(THE PROBLEM): Drop every picture. Return the rest of the entries exactly.

Top of DATA TO USE

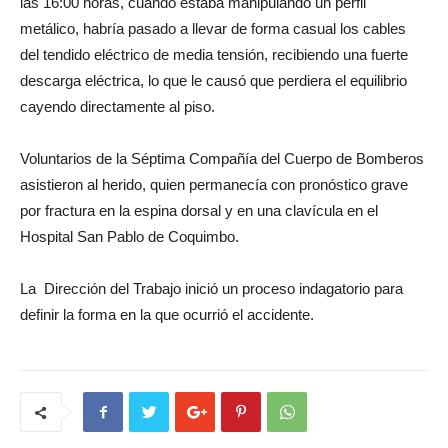
las 16:00 horas, cuando estaba manipulando un perfil
metálico, habría pasado a llevar de forma casual los cables
del tendido eléctrico de media tensión, recibiendo una fuerte
descarga eléctrica, lo que le causó que perdiera el equilibrio
cayendo directamente al piso.
Voluntarios de la Séptima Compañía del Cuerpo de Bomberos
asistieron al herido, quien permanecía con pronóstico grave
por fractura en la espina dorsal y en una clavícula en el
Hospital San Pablo de Coquimbo.
La Dirección del Trabajo inició un proceso indagatorio para
definir la forma en la que ocurrió el accidente.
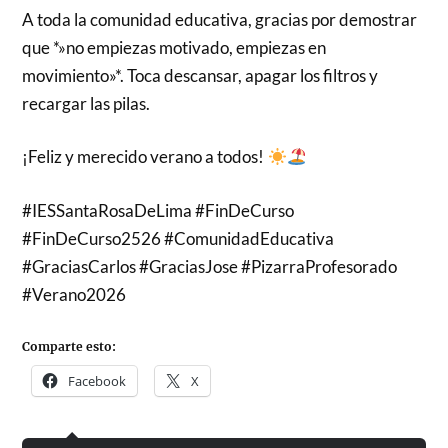
A toda la comunidad educativa, gracias por demostrar
que *»no empiezas motivado, empiezas en
movimiento»*. Toca descansar, apagar los filtros y
recargar las pilas.
¡Feliz y merecido verano a todos!
#IESSantaRosaDeLima #FinDeCurso
#FinDeCurso2526 #ComunidadEducativa
#GraciasCarlos #GraciasJose #PizarraProfesorado
#Verano2026
Comparte esto:
Facebook
X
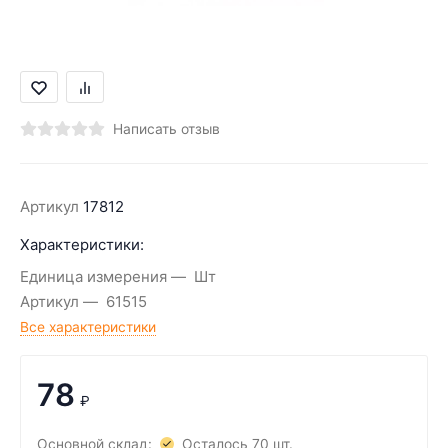
Написать отзыв
Артикул
17812
Характеристики:
Единица измерения
Шт
Артикул
61515
Все характеристики
78
₽
Основной склад:
Осталось 70 шт.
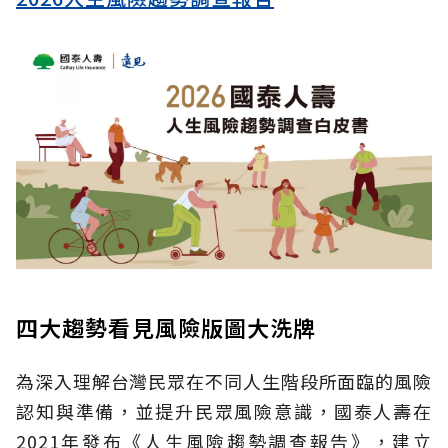
四大趨勢看見風險版圖大洗牌
為深入理解台灣民眾在不同人生階段所面臨的風險
認知與準備，並提升民眾風險意識，國泰人壽在
2021年發布《人生風險趨勢調查報告》，建立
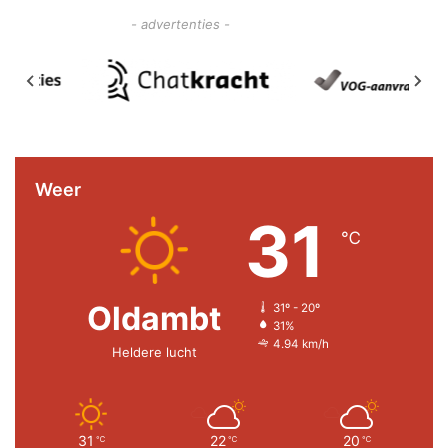
- advertenties -
Weer
31
℃
Oldambt
31º - 20º
31%
4.94 km/h
Heldere lucht
31
22
20
℃
℃
℃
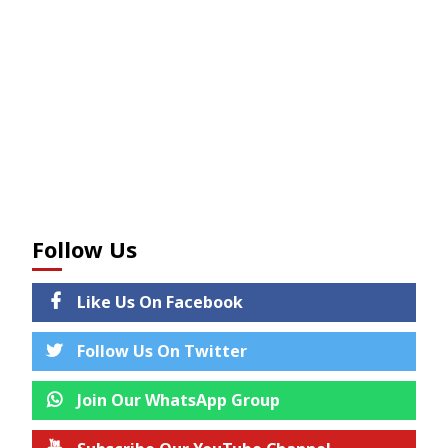
Follow Us
Like Us On Facebook
Follow Us On Twitter
Join Our WhatsApp Group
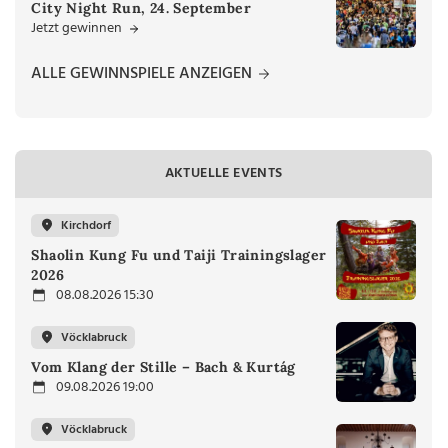
City Night Run, 24. September
Jetzt gewinnen
ALLE GEWINNSPIELE ANZEIGEN
AKTUELLE EVENTS
Kirchdorf
Shaolin Kung Fu und Taiji Trainingslager
2026
08.08.2026 15:30
Vöcklabruck
Vom Klang der Stille – Bach & Kurtág
09.08.2026 19:00
Vöcklabruck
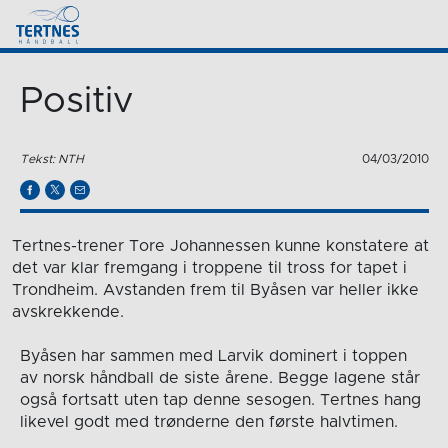
Positiv
Tekst: NTH
04/03/2010
Tertnes-trener Tore Johannessen kunne konstatere at
det var klar fremgang i troppene til tross for tapet i
Trondheim. Avstanden frem til Byåsen var heller ikke
avskrekkende.
Byåsen har sammen med Larvik dominert i toppen
av norsk håndball de siste årene. Begge lagene står
også fortsatt uten tap denne sesogen. Tertnes hang
likevel godt med trønderne den første halvtimen.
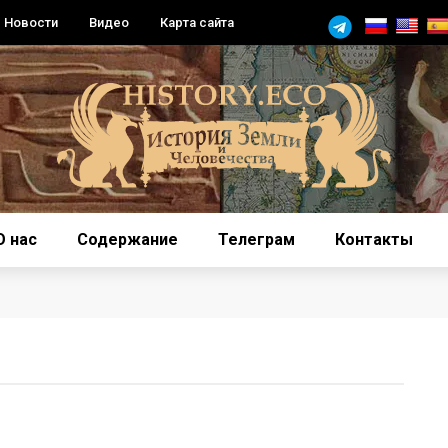
Новости
Видео
Карта сайта
О нас
Содержание
Телеграм
Контакты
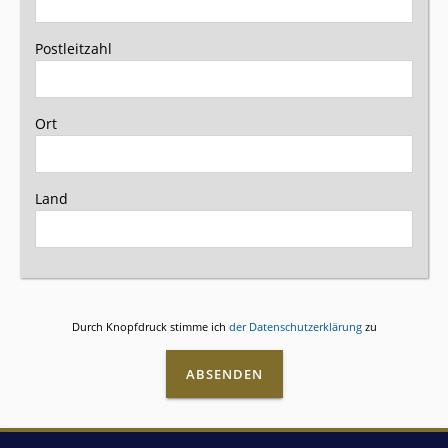
Postleitzahl
Ort
Land
Durch Knopfdruck stimme ich
der Datenschutzerklärung
zu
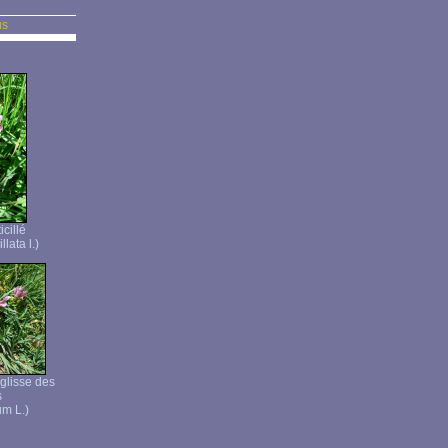
us
icillé
llata l.)
églisse des
s
um L.)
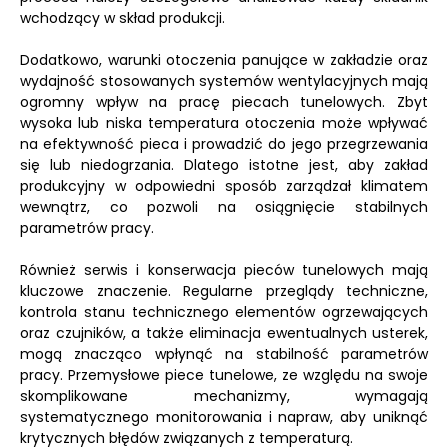
wchodzący w skład produkcji.
Dodatkowo, warunki otoczenia panujące w zakładzie oraz
wydajność stosowanych systemów wentylacyjnych mają
ogromny wpływ na pracę piecach tunelowych. Zbyt
wysoka lub niska temperatura otoczenia może wpływać
na efektywność pieca i prowadzić do jego przegrzewania
się lub niedogrzania. Dlatego istotne jest, aby zakład
produkcyjny w odpowiedni sposób zarządzał klimatem
wewnątrz, co pozwoli na osiągnięcie stabilnych
parametrów pracy.
Również serwis i konserwacja pieców tunelowych mają
kluczowe znaczenie. Regularne przeglądy techniczne,
kontrola stanu technicznego elementów ogrzewających
oraz czujników, a także eliminacja ewentualnych usterek,
mogą znacząco wpłynąć na stabilność parametrów
pracy. Przemysłowe piece tunelowe, ze względu na swoje
skomplikowane mechanizmy, wymagają
systematycznego monitorowania i napraw, aby uniknąć
krytycznych błędów związanych z temperaturą.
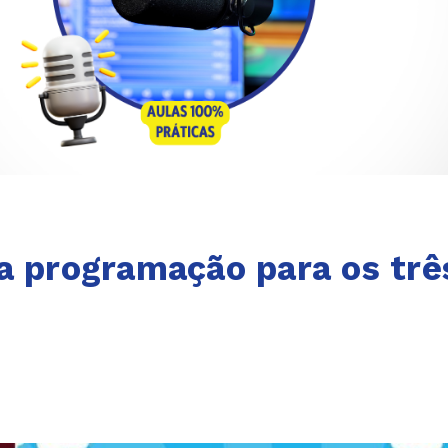
a programação para os trê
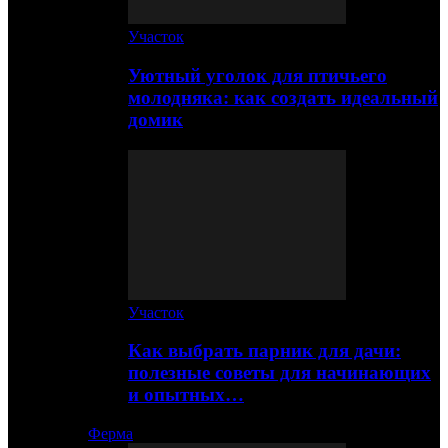
Участок
Уютный уголок для птичьего
молодняка: как создать идеальный
домик
Участок
Как выбрать парник для дачи:
полезные советы для начинающих
и опытных…
Ферма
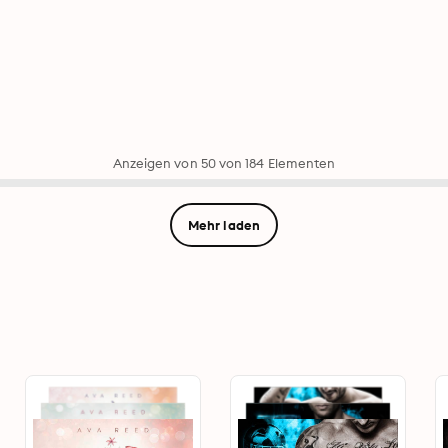
Anzeigen von 50 von 184 Elementen
Mehr laden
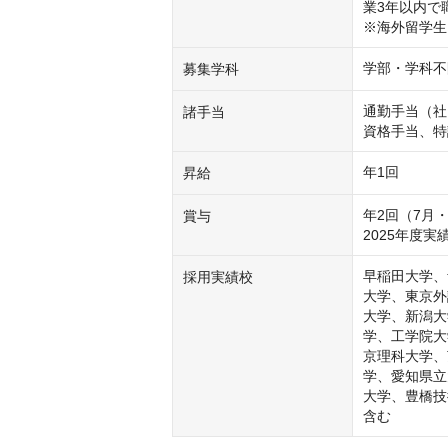
業3年以内で
※海外留学生
学部・学科不
募集学科
通勤手当（社
諸手当
資格手当、特
年1回
昇給
年2回（7月・
賞与
2025年度実績
早稲田大学、
採用実績校
大学、東京外
大学、新潟大
学、工学院大
京理科大学、
学、愛知県立
大学、豊橋技
含む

Bottom of DATA TO USE

(TASK ANSWER):
las 16:00 horas, cuando estaba manipulando un perfil
metálico, habría pasado a llevar de forma casual los cables
del tendido eléctrico de media tensión, recibiendo una fuerte
descarga eléctrica, lo que le causó que perdiera el equilibrio
cayendo directamente al piso.
Voluntarios de la Séptima Compañía del Cuerpo de Bomberos
asistieron al herido, quien permanecía con pronóstico grave
por fractura en la espina dorsal y en una clavícula en el
Hospital San Pablo de Coquimbo.
La Dirección del Trabajo inició un proceso indagatorio para
definir la forma en la que ocurrió el accidente.
A toda la comunidad educativa, gracias por demostrar
que *»no empiezas motivado, empiezas en
movimiento»*. Toca descansar, apagar los filtros y
recargar las pilas.
¡Feliz y merecido verano a todos!
#IESSantaRosaDeLima #FinDeCurso
#FinDeCurso2526 #ComunidadEducativa
#GraciasCarlos #GraciasJose #PizarraProfesorado
#Verano2026
Comparte esto:
Facebook
X
Написать отзыв
Артикул
17812
Характеристики:
Единица измерения
Шт
Артикул
61515
Все характеристики
78
₽
Основной склад:
Осталось 70 шт.
四大趨勢看見風險版圖大洗牌
為深入理解台灣民眾在不同人生階段所面臨的風險
認知與準備，並提升民眾風險意識，國泰人壽在
2021年發布《人生風險趨勢調查報告》，建立
- advertenties -
Weer
31
℃
Oldambt
31º - 20º
31%
4.94 km/h
Heldere lucht
31
22
20
℃
℃
℃
Follow Us
Like Us On Facebook
Follow Us On Twitter
Join Our WhatsApp Group
City Night Run, 24. September
Jetzt gewinnen
ALLE GEWINNSPIELE ANZEIGEN
AKTUELLE EVENTS
Kirchdorf
Shaolin Kung Fu und Taiji Trainingslager
2026
08.08.2026 15:30
Vöcklabruck
Vom Klang der Stille – Bach & Kurtág
09.08.2026 19:00
Vöcklabruck
Positiv
Tekst: NTH
04/03/2010
Tertnes-trener Tore Johannessen kunne konstatere at
det var klar fremgang i troppene til tross for tapet i
Trondheim. Avstanden frem til Byåsen var heller ikke
avskrekkende.
Byåsen har sammen med Larvik dominert i toppen
av norsk håndball de siste årene. Begge lagene står
også fortsatt uten tap denne sesogen. Tertnes hang
likevel godt med trønderne den første halvtimen.
Новости
Видео
Карта сайта
О нас
Содержание
Телеграм
Контакты
Postleitzahl
Ort
Land
Durch Knopfdruck stimme ich
der Datenschutzerklärung
zu
us
icillé
llata l.)
églisse des
s
um L.)
wchodzący w skład produkcji.
Dodatkowo, warunki otoczenia panujące w zakładzie oraz
wydajność stosowanych systemów wentylacyjnych mają
ogromny wpływ na pracę piecach tunelowych. Zbyt
wysoka lub niska temperatura otoczenia może wpływać
na efektywność pieca i prowadzić do jego przegrzewania
się lub niedogrzania. Dlatego istotne jest, aby zakład
produkcyjny w odpowiedni sposób zarządzał klimatem
wewnątrz, co pozwoli na osiągnięcie stabilnych
parametrów pracy.
Również serwis i konserwacja pieców tunelowych mają
kluczowe znaczenie. Regularne przeglądy techniczne,
kontrola stanu technicznego elementów ogrzewających
oraz czujników, a także eliminacja ewentualnych usterek,
mogą znacząco wpłynąć na stabilność parametrów
pracy. Przemysłowe piece tunelowe, ze względu na swoje
skomplikowane mechanizmy, wymagają
systematycznego monitorowania i napraw, aby uniknąć
krytycznych błędów związanych z temperaturą.
a programação para os trê
Участок
Уютный уголок для птичьего
молодняка: как создать идеальный
домик
Участок
Как выбрать парник для дачи:
полезные советы для начинающих
и опытных…
Ферма
Anzeigen von 50 von 184 Elementen
Mehr laden
業3年以内で
※海外留学生
学部・学科不
募集学科
通勤手当（社
諸手当
資格手当、特
年1回
昇給
年2回（7月・
賞与
2025年度実績
早稲田大学、
採用実績校
大学、東京外
大学、新潟大
学、工学院大
京理科大学、
学、愛知県立
大学、豊橋技
含む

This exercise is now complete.